Rezension

Großartig

Die Tanzenden - Victoria Mas

Die Tanzenden
von Victoria Mas

Paris 1885: Krankenschwester Geneviève arbeitet in der Pariser Psychiatrie Salpêtrière, wo sie sich um die Patientinnen, Hysterikerinnen- Frauen mit Nervenleiden, kümmert. Der Leiter der Klinik Professor Charcot zählt als Koryphäe auf seinem Gebiet, der weltberühmt Wissenschaftler möchte durch seine Forschung die Medizin voranbringen. Seine Vorlesungen im Theater des Krankenhauses mit Hypnosedemonstrationen an echten Patientinnen gelten als Sensation. Dabei werden bei den Kranken vor Publikum echte Anfälle provoziert. Auch Geneviève, die immer noch unter dem Tod ihrer Schwester leidet, bewundert Charcot für seine Arbeit.

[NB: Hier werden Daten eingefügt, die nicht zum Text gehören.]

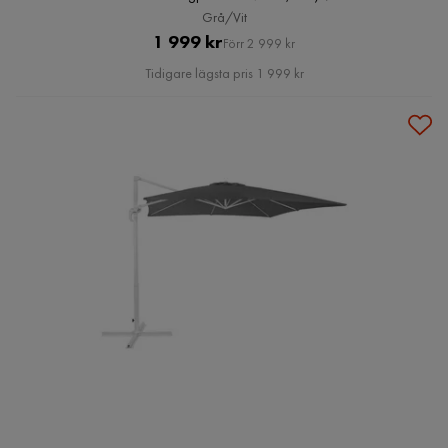
Grå/Vit
Pris
Original
1 999 kr
Förr 2 999 kr
Pris
Tidigare lägsta pris 1 999 kr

Als die junge Eugenie, die behauptet, mit Toten sprechen zu können, in die Nervenheilanstalt eingewiesen wird, ändert sich für Geneviève einiges. Auch der von vielen herbeigesehnte, jährliche öffentliche Ball, an dem die Insassinnen wie ganz normale Frauen tanzen und sich amüsieren dürfen und dabei von Zuschauern beobachtet und bestaunt werden können, soll diesmal eine ungeahnte Wendung nehmen......

Victoria Mas führt mit einer besonders klaren Sprache durch den Roman. Der Roman liest sich so leicht und flüssig, fast bescheiden, dass gar nicht auffällt, wie außergewöhnlich und tiefgründig Mas Debüt eigentlich ist. Die junge Autorin braucht keine komplizierten, künstlichen Stilmittel, um beachtet zu werden, sie schreibt einfach drauflos und das ziemlich beeindruckend.

Die Handlung um die bedauernswerten entmündigten Patientinnen, die auf dem Ball wie die Tiere im Zoo der Öffentlichkeit ausgesetzt werden, hat mich ziemlich mitgenommen. Noch bedrückender macht das Ganze, dass die Idee zum Roman auf einer wahren Geschichte basiert. 

Ich habe aber trotz des deprimierenden Themas jede Seite genossen. Der Spannungsbogen wird bis zum großen Finale, dem öffentlichen Ball, den viele kaum erwarten können, aufrechterhalten.

Zu den Figuren Geneviève, Eugenie und Louise habe ich sofort Zugang gefunden, großes Mitleid für sie entwickelt und ihnen -den allesamt auf eine Art Gefangenen-  nur das Beste gewünscht. Gleichzeitig war ich fasziniert, wie stark die Protagonistinnen doch sind, wie sie trotz ihrer schlimmen Situation nicht aufgeben und sich gegenseitig unterstützen.

Der von der Presse so hochgelobte Roman weckte bei mir große Erwartungen. Diese wurden von Victoria Mas überraschenderweise sogar noch übertroffen: Ein sehr bewegender, nachdenklich stimmender Roman, ein schlichtes kleines Schmuckstück „echter Literatur“. Nicht bemüht, sondern einfach gekonnt. Manchmal habe ich Sorge, ob nicht irgendwann einmal alle Geschichten erzählt sind, die Literatur an Bedeutung verliert und wir vergeblich auf neuen Stoff warten müssen. Solange es Autorinnen wie Victoria Mas gibt, ist meine Sorge aber wohl unbegründet. Ein großartiges Debüt!

Kommentare

gst kommentierte am 05. April 2020 um 11:45

"Ein schlichtes kleines Schmuckstück echter Literatur". Hast Du wunderbar beschrieben! Ich bin auch hin und weg - vor allem von der Sprache.